Urban areas growing at 2 percent per year will double their populations in just
36 years. At this rate, development takes place so rapidly that people can
almost see it from day to day. Highways get more crowded, open space fills up,
and sleepy towns around the urban fringes quickly become urban centers as new
homes, offices, and shopping malls sprawl across the countryside.
Not counting immigration, the population of the U.S. is barely growing, and
probably won't double for at least 150 years. But this near-zero population
growth disguises major shifts in the populations of U.S. regions. In great
numbers, Americans are fleeing the climatically inhospitable and densely
populated Northeast and Midwest for the sunny South and the thinly populated
West.
Annual population growth rates between 1990 and 1995. Source: Census Bureau.
- The Census Bureau says that the ten fastest-growing states in the nation
since 1990 are all in the West, all of them growing faster than 2 percent per
year. All but one of the top twenty are in the West or South.
- The nation's 40 fastest-growing urban areas, 33 of which are growing
faster than 2 percent per year, are all in the West or South.
Rapid growth
means that many southern and western communities are experiencing serious
"growing pains." In a few states, including Alaska, Montana, and Wyoming, the
rural areas in these states are growing faster than cities. This suggests that
growth is actually two different types of problems:
- The rapid growth of urban areas, especially southern and western cities of
about a quarter million people or more, which are magnets for service and
high-tech industries looking for a high quality of life for their employees.

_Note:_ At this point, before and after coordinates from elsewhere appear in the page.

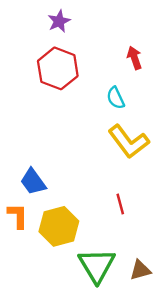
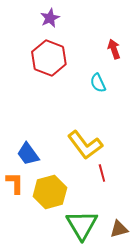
yellow L-shape: (129, 142) -> (85, 145), moved

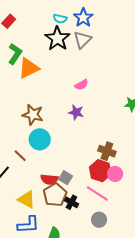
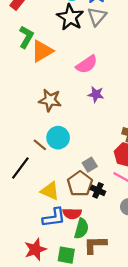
pink semicircle: (82, 85) -> (87, 64), moved, size x1.5
cyan circle: (40, 139) -> (58, 138), moved
gray square: (66, 178) -> (90, 165), turned 32
red semicircle: (49, 179) -> (72, 214), moved

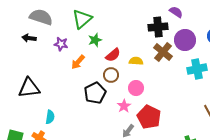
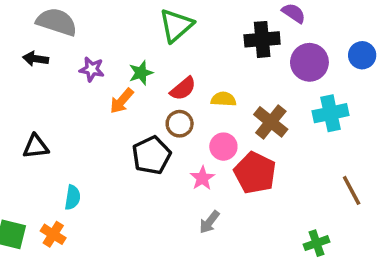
green triangle: (82, 19) -> (176, 25), moved
green star: (95, 40) -> (141, 73), moved
brown cross: (163, 52) -> (271, 122), moved
black triangle: (29, 88) -> (36, 147), size x0.7
red pentagon: (149, 117) -> (255, 173), moved

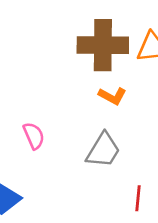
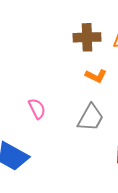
brown cross: (103, 45) -> (87, 37), size x0.7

- The growth of rural areas, where retirees, trust fund babies, and
telecommuters are attracted by scenery, open space, and low population
densities.
Both kinds of growth lead to strife between existing residents
and newcomers. This is especially true in the West, where spectacular scenery
and a clean environment have always been associated, in local residents' minds,
with small numbers of people. People who find themselves rubbing shoulders with
others in supposedly wide-open spaces soon demand government regulation of
growth.
Although the stresses are the same, the problems and solutions differ. No one
thinks that Livingston, Montana or Las Cruces, New Mexico need a light-rail
system. Nor is anyone proposing to turn Denver or Seattle into a buffalo
commons.
This issue of Different Drummer focuses on urban growth problems. Our
research paper, Transitions, looked at rural growth; we hope to take up
that issue in more detail soon.
We use Portland as a model both because that is where we live and because so
many other people point to Portland's growth management as a model for other
fast-growing regions. Oregon and Portland share a reputation for pioneering
solutions to both rural and urban growth problems:
- Oregon's land-use planning laws, passed in 1973, remain among the
strongest in the nation.
- Portland claims to have one of the most successful light-rail systems in
the country.
- Metro, a new regional planning agency with unprecedented powers, manages
growth through a combination of urban-growth boundaries, zoning, and other
prescriptive tools.
Civic leaders in fast-growing cities throughout the
nation eye these programs with envy. Dallas, Denver, Austin, and Seattle are
building or contemplating rail transit lines. Along with rail will come some of
the growth-management techniques used in Portland, for planners agree that rail
transit's success requires a complete redesign of our cities. Regional planning
agencies in more than 300 U.S. cities wish they had the authority that Portland
has granted to Metro.
Urban-growth boundaries, light rail, and regional planning agencies are
textbook solutions to growth. But a hard look at Portland's programs suggests
that the textbook is wrong. If you live in a fast-growing urban area, this
issue of Different Drummer could open your eyes to problems you didn't
even know existed.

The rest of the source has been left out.